Clássicos – Acho que os californianos são os mais apaixonados por carro do mundo. Nunca vi tanto evento de carros clássicos como os realizados na cidade de Monterey. Por total sorte e coincidência consegui ver um pessoalmente. Nada muito sofisticado, era mais um grupo de associados de um clube que se reuniram para exibir os carros (cerca de 100) e desfilar pelas ruas charmosas da vizinha Carmel e por Napa Valley. Não tem espaço para gambiarras, os caras são a sofisticação pura. Carros restaurados à perfeição ou transformados com muito bom gosto. Vi o primeiro Rolls Royce rebaixado da minha vida. E durante as duas semanas por lá era comum encontrar clássicos sendo usados como carro normal. Cheguei a conversar com o dono de um Mustang dos anos 60 que jurou ser o carro de uso dele. Tudo bem que Sausalito é uma cidade menor que um bairro médio em São Paulo, mas o cara usava diariamente um Mustang e ainda deixava estacionado na rua como se fosse um carro qualquer. Aliás, vi muitos Porsche, BMW, Mercedes-Benz e Audi estacionados na rua até o dia seguinte. Algumas cidades, como São Francisco, sofrem com falta de estacionamento público. Outras, como Los Angeles, chegam a cobrar mais de R$ 80,00 por 12 horas. Quem não tem garagem sofre... Em compensação é mais fácil uma vaca voar do que alguém quebrar o vidro do carro para furtar alguma coisa.

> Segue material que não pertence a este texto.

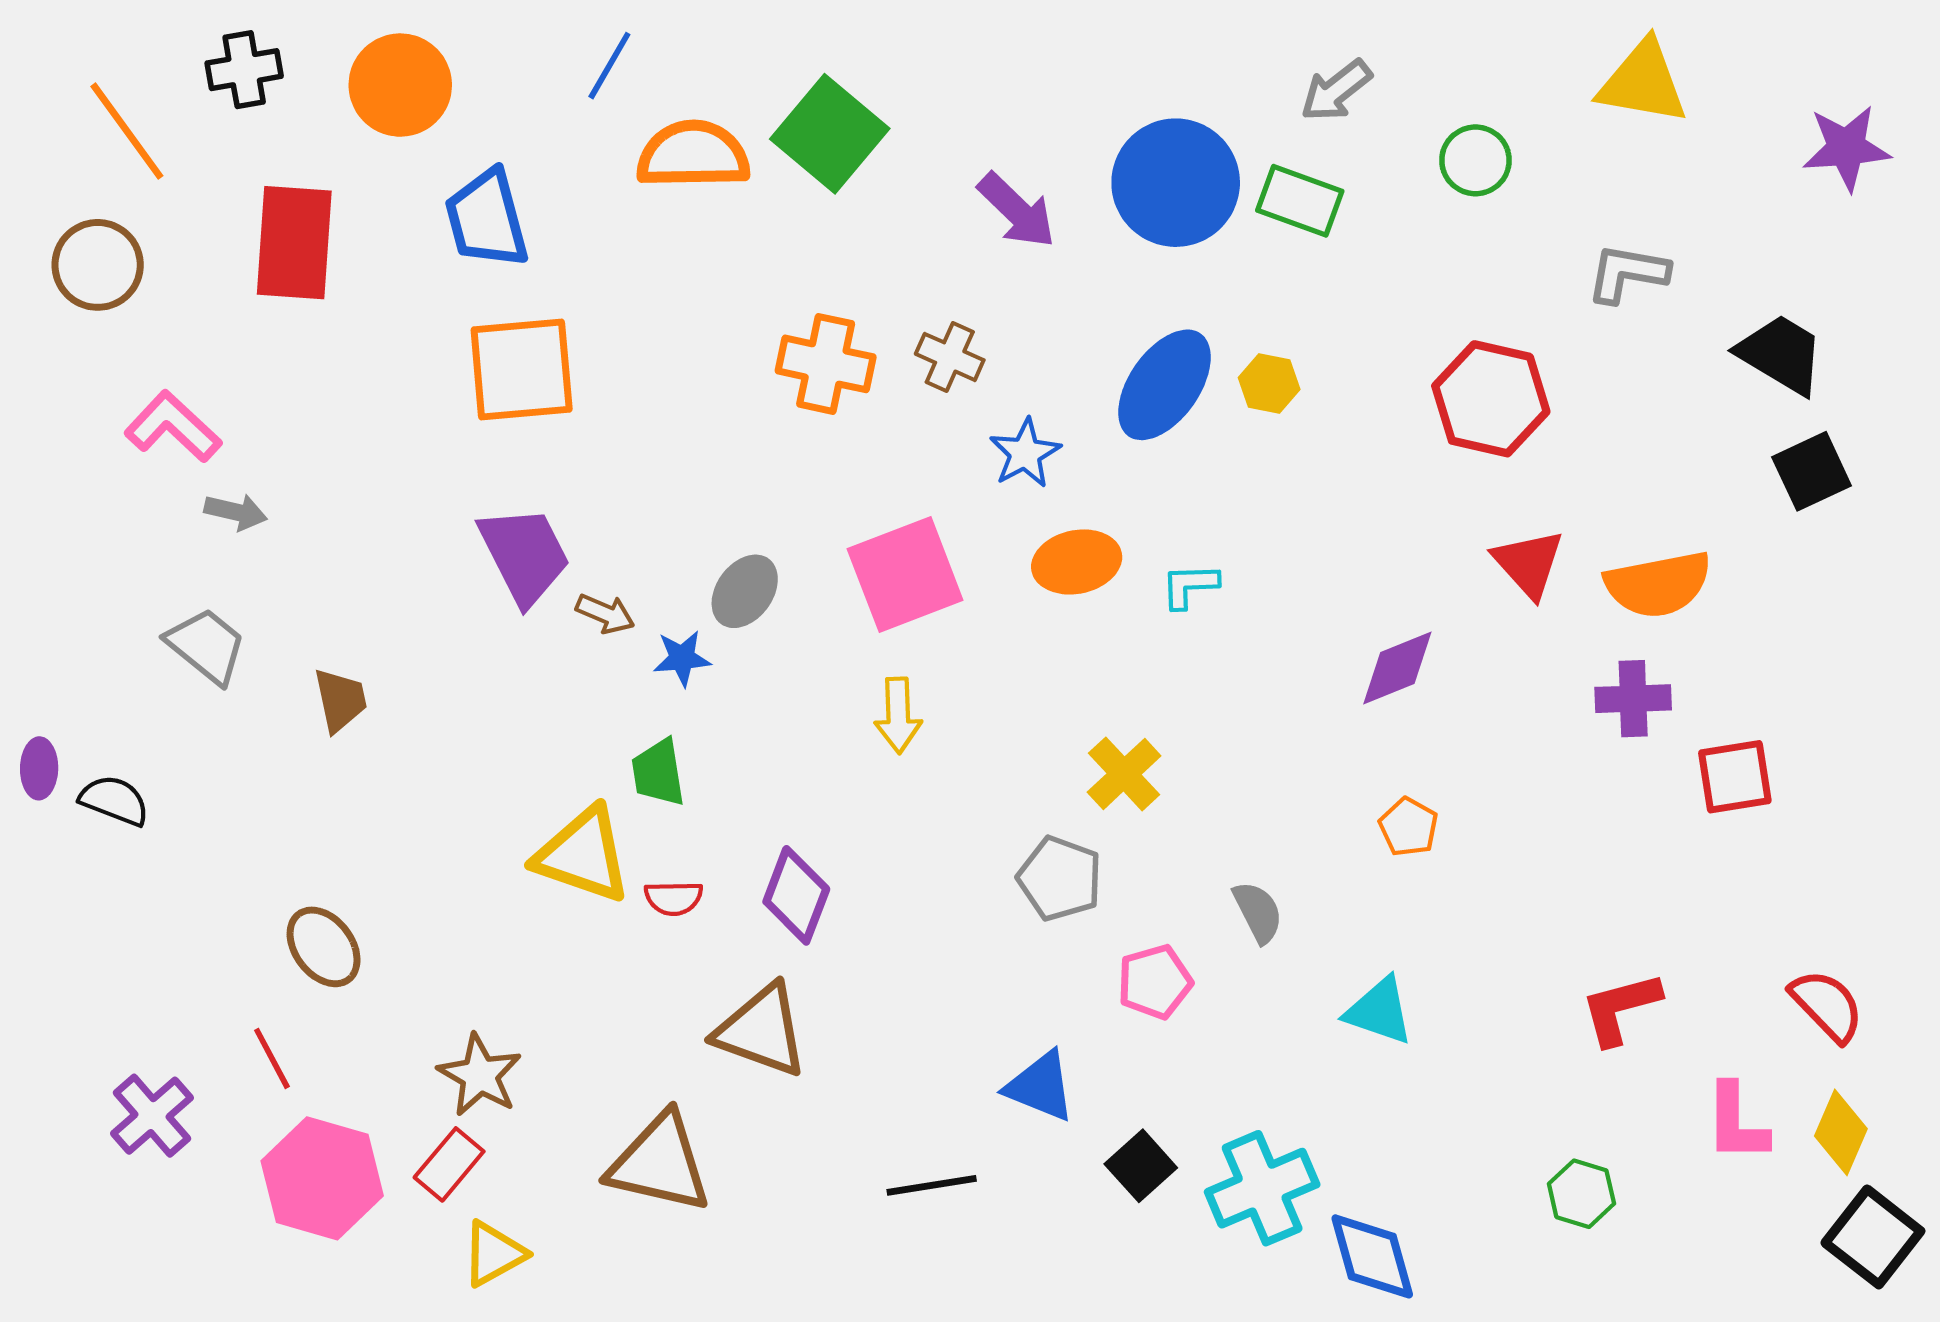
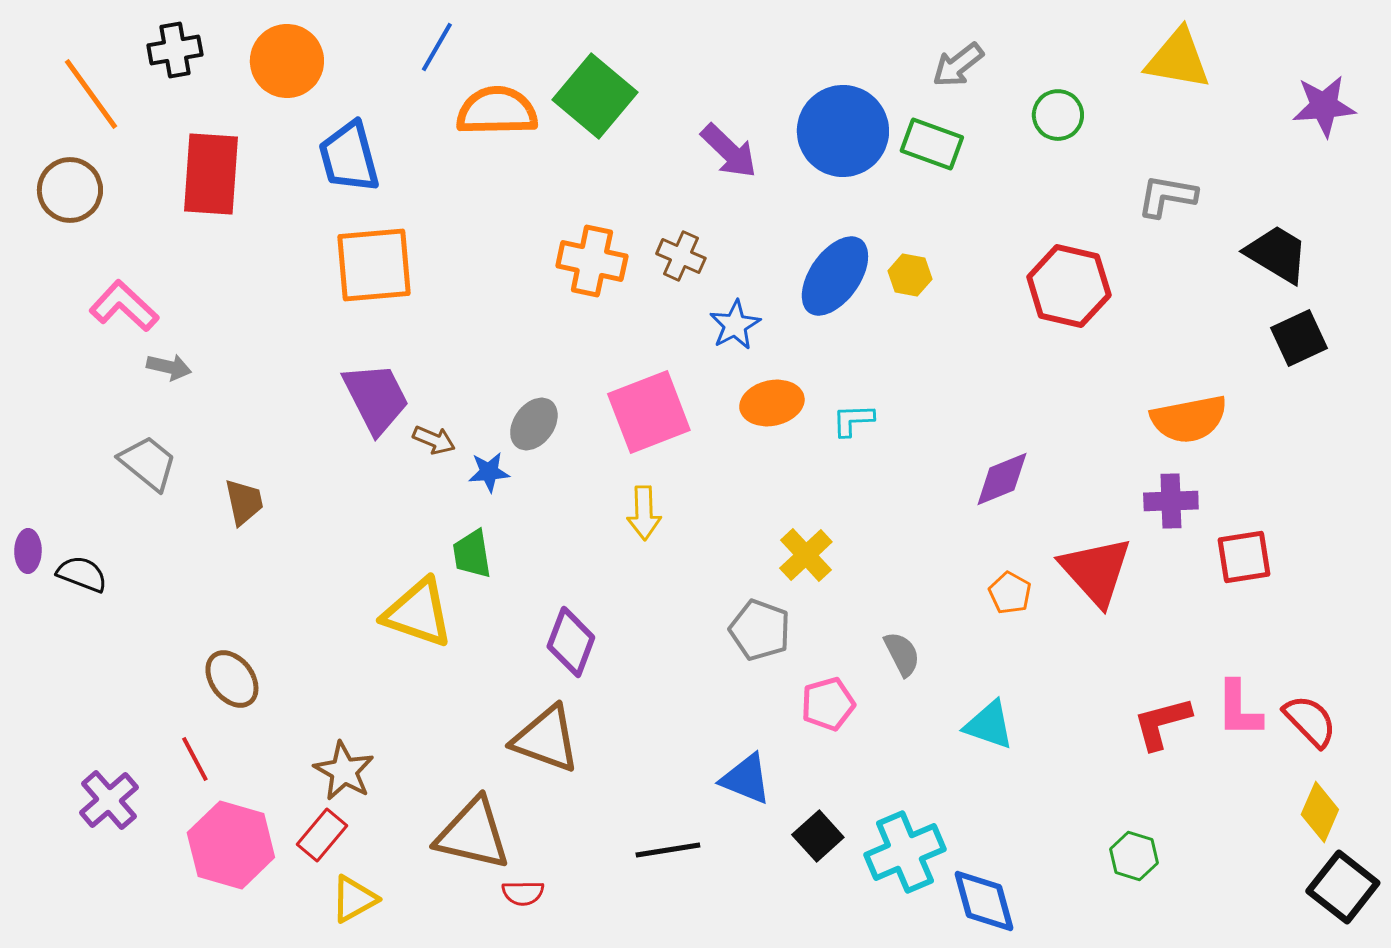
red triangle: (1528, 563) -> (1096, 571), moved, size x1.4
red semicircle: (674, 898) -> (523, 893), moved
pink L-shape: (1736, 1123) -> (1239, 709), moved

(Rolls Royce tuning, vc já viu?)
Motos – Como já expliquei é essencialmente para lazer. O americano prefere pegar trânsito de carro, tomando um balde de café, a subir numa moto para ir trabalhar. Das poucas que vi predominam as Harley-Davidson, mas deve-se levar em conta que boa parte era alugada por turistas. Depois as esportivas e agora os scooters estão invadindo. Uma curiosidade: não existe limitação de ruído (mas sim de poluição) e praticamente todas as motos usam escape direto. Carros também. Bom, capacete também não é obrigatório e em Las Vegas alugam-se scooters, mas nenhuma locadora oferecia capacete! Também vi motos clássicas dos anos 70 rodando normalmente como se fossem de uso diário. A mais legal de todas foi uma Honda CB 350 de 1971, pilotada por uma elegante senhora em Beverly Hills.
(Mulher vai pro trabalho na Honda CB 350 1971 em Beverly Hills)

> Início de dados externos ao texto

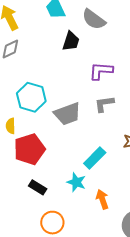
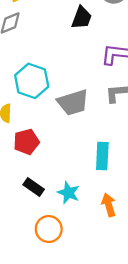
red pentagon: (29, 149) -> (26, 142), size x0.7
cyan rectangle: (95, 158) -> (102, 156), turned -45
cyan star: (76, 182) -> (68, 193), moved

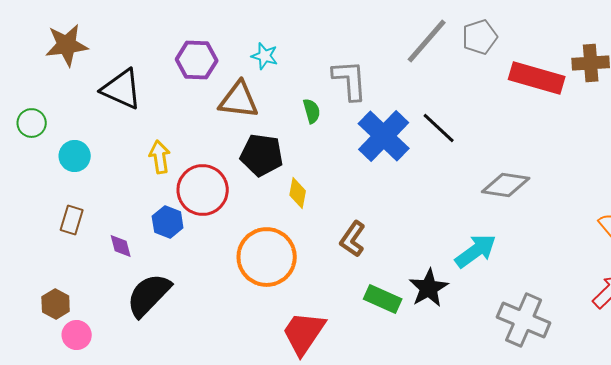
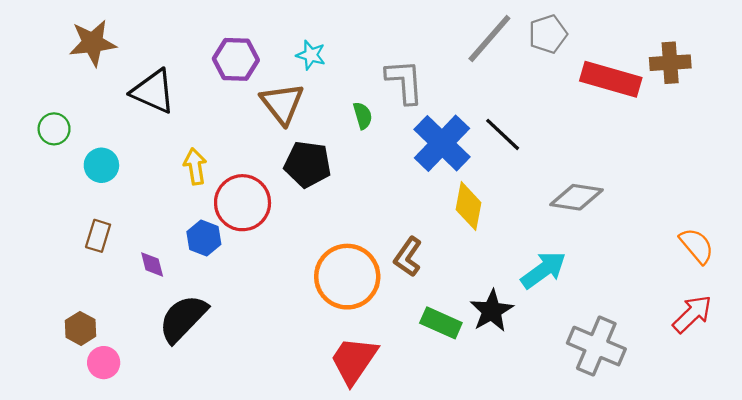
brown triangle: (239, 100) -> (282, 104), turned 45
yellow diamond: (298, 193) -> (468, 206), moved, size x1.4
orange circle: (267, 257) -> (347, 277), moved

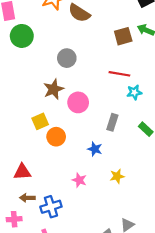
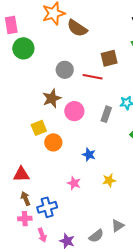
brown square: (123, 36) -> (109, 58), moved
red line: (119, 74) -> (93, 77), moved
gray rectangle: (112, 122) -> (106, 114), moved
brown arrow: (27, 198) -> (25, 199), turned 64
pink cross: (14, 219) -> (25, 219), moved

Preços – Melhor pular essa parte, mas trouxe uma revista de carros usados só pra passar raiva. Em S. Francisco vi um Mercedes-Benz 2010 ML 320 à venda pelo equivalente a R$ 15.000. Depois disso achei melhor me enfiar no outlet mais próximo e pensar só nas roupas.
E o que tudo isso tem a ver com a lei que determina o lado do escapamento, que contei lá no primeiro parágrafo? Muito simples, em vez de teorizar sobre os motivos que levaram os Estados Unidos a esse nível de organização social, basta pegar o exemplo do vereador paulistano. Lá nos EUA a elite política administra em benefício de todos. Aqui no Brasil a casta política trabalha em benefício próprio. Se a fumaça do escapamento invade o carro do vereador a solução é simples: vira o escape para o povo!
*P.S. - Como bem lembrado pelo jornalista Marcos Camargo, nas grandes cidades com trânsito pesado ou com ruas estreitas, os compactos como o Fiat 500 e o Mini Cooper (eventualmente o Smart) também estão muito presentes. Quanto mais bacana a região maior a quantidade de compactos. Mas as grandes picapes e os SUVs ainda lideram as vendas e as cidades do interior. Para os americanos, carros grandes passam mais sensação de segurança aos motoristas.